*** Opening of Collected data ***
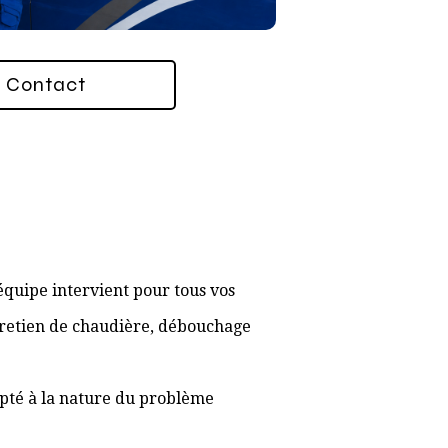
Contact
quipe intervient pour tous vos
ntretien de chaudière, débouchage
apté à la nature du problème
*** Close of Collected data ***
→ Aim of the task
Only the pictures in the listing above get left out; print everything else exactly.

→ Answer section
Contact
quipe intervient pour tous vos
ntretien de chaudière, débouchage
apté à la nature du problème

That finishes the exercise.